Key Concepts of DNA Replication

1. Semi-Conservative Model

  • DNA replication is semi-conservative.
  • Involves separating two parental (old) DNA strands.
  • Each old strand serves as a template to synthesize a new complementary (daughter) strand.
    • Adenine pairs with Thymine, Guanine pairs with Cytosine.
  • Results in two new double-stranded DNA molecules.

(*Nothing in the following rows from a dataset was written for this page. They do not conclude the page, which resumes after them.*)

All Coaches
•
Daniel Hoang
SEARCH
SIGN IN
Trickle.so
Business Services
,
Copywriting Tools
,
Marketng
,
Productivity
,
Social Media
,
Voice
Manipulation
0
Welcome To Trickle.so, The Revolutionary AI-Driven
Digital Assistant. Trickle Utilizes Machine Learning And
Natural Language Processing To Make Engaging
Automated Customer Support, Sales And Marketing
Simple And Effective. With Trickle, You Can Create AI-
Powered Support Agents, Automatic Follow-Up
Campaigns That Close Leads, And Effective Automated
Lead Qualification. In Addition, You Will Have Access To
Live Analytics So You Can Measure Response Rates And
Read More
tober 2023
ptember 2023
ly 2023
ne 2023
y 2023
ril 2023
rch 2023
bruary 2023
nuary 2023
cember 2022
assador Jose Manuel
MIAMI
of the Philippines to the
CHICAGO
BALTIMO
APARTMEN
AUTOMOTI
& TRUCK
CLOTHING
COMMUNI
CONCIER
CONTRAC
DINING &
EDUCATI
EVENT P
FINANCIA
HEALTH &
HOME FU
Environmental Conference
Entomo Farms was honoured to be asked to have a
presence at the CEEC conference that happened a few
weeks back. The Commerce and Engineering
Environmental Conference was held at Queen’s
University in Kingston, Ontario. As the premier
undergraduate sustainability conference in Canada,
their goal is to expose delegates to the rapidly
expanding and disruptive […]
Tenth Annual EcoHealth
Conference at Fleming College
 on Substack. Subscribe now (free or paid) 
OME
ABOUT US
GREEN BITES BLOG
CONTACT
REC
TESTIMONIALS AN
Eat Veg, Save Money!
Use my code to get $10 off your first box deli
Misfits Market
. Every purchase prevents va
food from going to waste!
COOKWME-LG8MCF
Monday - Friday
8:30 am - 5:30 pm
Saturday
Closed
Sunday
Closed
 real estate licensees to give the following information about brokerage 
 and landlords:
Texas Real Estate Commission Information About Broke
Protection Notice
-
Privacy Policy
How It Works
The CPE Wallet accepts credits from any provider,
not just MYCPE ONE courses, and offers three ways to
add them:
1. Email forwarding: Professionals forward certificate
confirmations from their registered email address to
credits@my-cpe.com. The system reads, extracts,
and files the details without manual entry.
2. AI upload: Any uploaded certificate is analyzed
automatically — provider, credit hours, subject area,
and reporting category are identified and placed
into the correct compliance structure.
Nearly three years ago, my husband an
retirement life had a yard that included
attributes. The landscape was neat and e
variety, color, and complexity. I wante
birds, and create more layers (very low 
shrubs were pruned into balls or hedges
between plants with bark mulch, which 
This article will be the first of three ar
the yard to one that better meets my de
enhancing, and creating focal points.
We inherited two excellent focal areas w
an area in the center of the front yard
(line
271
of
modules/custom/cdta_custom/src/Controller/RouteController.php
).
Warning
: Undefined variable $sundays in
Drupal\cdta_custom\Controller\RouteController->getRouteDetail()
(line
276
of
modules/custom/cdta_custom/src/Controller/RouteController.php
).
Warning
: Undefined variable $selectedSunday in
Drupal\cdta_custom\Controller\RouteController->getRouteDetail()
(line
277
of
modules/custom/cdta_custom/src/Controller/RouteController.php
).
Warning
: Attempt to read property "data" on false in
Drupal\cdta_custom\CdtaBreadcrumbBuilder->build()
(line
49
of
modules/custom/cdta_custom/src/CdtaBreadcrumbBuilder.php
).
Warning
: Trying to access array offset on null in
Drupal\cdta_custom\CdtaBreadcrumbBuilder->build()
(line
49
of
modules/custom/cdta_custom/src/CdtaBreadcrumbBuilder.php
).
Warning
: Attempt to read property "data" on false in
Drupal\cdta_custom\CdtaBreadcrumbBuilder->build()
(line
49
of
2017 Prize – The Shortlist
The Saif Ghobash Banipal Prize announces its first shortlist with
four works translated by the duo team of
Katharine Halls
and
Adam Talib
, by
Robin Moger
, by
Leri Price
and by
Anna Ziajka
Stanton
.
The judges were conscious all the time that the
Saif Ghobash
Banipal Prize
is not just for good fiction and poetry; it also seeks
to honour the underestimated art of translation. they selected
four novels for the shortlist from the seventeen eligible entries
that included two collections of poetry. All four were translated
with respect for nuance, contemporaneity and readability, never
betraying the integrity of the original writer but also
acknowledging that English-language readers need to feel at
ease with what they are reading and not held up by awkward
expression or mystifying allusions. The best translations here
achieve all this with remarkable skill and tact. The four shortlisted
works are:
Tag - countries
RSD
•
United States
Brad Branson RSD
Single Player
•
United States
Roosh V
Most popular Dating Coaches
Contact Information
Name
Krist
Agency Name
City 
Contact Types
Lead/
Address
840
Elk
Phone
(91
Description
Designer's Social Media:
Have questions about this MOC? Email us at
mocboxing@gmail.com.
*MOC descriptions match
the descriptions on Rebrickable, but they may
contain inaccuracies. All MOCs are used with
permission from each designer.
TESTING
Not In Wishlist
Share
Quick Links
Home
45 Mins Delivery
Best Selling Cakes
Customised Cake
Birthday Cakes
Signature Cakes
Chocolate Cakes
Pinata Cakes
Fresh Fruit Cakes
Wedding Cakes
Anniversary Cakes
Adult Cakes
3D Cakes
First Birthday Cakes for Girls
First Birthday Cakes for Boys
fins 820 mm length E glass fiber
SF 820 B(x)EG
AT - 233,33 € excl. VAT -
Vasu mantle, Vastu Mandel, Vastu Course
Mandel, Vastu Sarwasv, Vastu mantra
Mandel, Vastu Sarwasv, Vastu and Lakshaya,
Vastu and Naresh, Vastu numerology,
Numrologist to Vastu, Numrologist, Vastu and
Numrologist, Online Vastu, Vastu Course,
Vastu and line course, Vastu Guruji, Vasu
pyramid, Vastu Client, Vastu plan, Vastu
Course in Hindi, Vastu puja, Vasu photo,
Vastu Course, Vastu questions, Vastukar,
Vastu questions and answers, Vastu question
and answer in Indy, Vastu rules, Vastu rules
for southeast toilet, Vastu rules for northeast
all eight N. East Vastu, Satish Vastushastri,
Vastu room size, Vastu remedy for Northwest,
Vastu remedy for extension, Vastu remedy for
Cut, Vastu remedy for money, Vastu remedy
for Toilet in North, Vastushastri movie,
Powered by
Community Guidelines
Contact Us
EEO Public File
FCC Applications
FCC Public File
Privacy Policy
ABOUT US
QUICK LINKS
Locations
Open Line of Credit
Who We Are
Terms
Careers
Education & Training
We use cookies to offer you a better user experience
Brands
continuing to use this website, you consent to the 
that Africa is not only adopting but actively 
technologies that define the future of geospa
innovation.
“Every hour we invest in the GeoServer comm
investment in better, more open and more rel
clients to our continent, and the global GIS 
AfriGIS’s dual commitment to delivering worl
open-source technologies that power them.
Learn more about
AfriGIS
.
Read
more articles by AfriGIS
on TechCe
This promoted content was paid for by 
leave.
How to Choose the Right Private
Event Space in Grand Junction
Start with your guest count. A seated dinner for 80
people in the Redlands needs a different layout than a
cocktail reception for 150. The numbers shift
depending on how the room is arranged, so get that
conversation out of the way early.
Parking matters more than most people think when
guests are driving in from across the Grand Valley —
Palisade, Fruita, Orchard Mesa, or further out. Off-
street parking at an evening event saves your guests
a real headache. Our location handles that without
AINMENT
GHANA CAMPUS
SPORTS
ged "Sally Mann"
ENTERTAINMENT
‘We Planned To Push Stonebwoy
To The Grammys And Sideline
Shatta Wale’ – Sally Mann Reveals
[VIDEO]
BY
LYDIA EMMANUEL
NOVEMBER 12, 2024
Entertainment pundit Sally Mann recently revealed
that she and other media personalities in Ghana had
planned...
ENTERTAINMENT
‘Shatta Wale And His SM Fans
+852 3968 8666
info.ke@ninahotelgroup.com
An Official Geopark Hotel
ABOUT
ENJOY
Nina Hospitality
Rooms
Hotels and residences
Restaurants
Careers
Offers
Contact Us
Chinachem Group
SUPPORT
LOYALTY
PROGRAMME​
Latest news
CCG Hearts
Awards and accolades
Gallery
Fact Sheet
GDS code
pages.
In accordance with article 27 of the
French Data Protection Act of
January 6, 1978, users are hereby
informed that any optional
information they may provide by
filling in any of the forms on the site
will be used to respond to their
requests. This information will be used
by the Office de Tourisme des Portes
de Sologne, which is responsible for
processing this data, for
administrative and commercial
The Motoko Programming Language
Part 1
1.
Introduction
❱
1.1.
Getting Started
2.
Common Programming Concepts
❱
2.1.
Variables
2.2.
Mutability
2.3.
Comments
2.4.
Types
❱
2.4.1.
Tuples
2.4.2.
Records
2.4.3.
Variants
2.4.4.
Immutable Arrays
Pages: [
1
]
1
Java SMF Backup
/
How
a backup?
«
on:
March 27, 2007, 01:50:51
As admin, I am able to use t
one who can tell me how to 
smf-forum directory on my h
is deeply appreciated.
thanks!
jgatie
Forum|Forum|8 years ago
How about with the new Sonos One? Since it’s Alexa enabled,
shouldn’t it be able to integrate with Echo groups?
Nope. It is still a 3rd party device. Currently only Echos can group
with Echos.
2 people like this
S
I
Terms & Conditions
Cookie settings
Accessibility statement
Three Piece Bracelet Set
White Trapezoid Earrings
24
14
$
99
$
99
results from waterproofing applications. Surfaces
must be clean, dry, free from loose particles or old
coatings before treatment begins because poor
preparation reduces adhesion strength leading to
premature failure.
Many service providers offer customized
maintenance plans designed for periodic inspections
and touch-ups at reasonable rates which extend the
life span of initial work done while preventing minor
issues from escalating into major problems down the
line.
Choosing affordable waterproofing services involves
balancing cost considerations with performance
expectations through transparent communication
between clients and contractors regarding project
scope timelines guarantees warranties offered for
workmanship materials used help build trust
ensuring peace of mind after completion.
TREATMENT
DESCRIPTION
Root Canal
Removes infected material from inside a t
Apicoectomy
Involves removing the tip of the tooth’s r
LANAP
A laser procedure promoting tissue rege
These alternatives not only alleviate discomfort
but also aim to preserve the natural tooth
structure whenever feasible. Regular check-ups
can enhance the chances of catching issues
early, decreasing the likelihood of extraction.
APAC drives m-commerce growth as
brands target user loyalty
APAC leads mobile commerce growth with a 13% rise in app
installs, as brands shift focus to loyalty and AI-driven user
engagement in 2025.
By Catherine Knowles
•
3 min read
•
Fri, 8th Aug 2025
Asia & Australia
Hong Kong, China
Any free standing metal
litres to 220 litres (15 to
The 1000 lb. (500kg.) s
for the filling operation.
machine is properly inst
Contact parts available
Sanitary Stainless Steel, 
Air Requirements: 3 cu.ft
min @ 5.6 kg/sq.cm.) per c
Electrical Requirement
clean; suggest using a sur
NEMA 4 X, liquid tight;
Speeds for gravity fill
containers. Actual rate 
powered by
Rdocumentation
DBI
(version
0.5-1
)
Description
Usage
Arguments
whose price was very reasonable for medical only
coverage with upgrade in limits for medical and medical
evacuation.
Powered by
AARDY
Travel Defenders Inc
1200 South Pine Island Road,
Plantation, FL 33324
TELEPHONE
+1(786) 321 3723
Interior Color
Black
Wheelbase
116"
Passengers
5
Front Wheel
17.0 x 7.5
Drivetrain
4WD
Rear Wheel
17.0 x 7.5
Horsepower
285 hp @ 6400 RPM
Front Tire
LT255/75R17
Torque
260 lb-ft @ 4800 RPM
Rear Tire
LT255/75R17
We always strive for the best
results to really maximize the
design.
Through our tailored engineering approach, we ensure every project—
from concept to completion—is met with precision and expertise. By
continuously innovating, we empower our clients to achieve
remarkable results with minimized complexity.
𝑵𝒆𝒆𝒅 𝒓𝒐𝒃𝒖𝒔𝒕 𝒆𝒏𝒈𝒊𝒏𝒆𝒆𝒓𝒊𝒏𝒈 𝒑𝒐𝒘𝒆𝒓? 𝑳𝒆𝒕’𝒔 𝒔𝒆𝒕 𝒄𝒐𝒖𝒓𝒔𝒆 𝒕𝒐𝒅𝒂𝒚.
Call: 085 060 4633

2. Direction of Replication

  • DNA is replicated from the 5’ to 3’ direction.
    • 5’ end has a phosphate group, 3’ end has a hydroxyl group (OH).
  • DNA strands are antiparallel.

3. Bidirectional Replication

  • DNA replication is bi-directional, starting from the origin of replication.
  • Creates replication forks where helicases unwind DNA.
  • DNA polymerases synthesize new DNA.

Stages of DNA Replication

1. Initiation

  • Origin of Replication:
    • Rich in adenine and thymine due to fewer hydrogen bonds.
    • Multiple origins in eukaryotic cells.
  • Pre-Replication Protein Complex:
    • Binds to origin and separates the strands.
  • Single-Stranded Binding Proteins:
    • Prevent re-annealing of strands, protect from nucleases.
  • Helicase:
    • Unwinds DNA, requires ATP.

2. Elongation

  • Primase:
    • Lays down RNA primers for DNA polymerase to start replication.
  • DNA Polymerase III:
    • Synthesizes DNA, requires 3’ OH from RNA primer.
    • Works continuously on the leading strand towards the replication fork.
    • Works in fragments on the lagging strand (Okazaki fragments).
  • Proofreading:
    • Checks for errors, uses exonuclease activity to correct mistakes.
  • DNA Polymerase I:
    • Removes RNA primers, fills in gaps with DNA.
  • Ligase:
    • Connects DNA fragments on the lagging strand.

3. Termination

  • Occurs when replication forks meet.
  • Replication stops when all DNA has been replicated.

Telomeres

  • Telomeres shorten with each replication cycle, preventing gene loss.
  • Do not code for RNA, sacrifice themselves to protect genes.
  • Telomerase:
    • Enzyme that elongates telomeres using reverse transcription.
    • Important in stem cells and cancer cells.

Clinical Application

  • Topoisomerases:
    • Alleviate supercoiling during replication.
    • Targeted by drugs in cancer therapy (e.g., Etoposide) and antibiotics (e.g., Fluoroquinolones).
  • HIV Therapy:
    • Nucleoside Reverse Transcriptase Inhibitors (NRTIs) inhibit replication in HIV-infected cells by blocking DNA polymerase activity.

Conclusion

  • DNA replication is essential for cell division.
  • Involves complex enzymatic processes ensuring genetic fidelity.
  • Clinical relevance in understanding disease mechanisms and drug targets.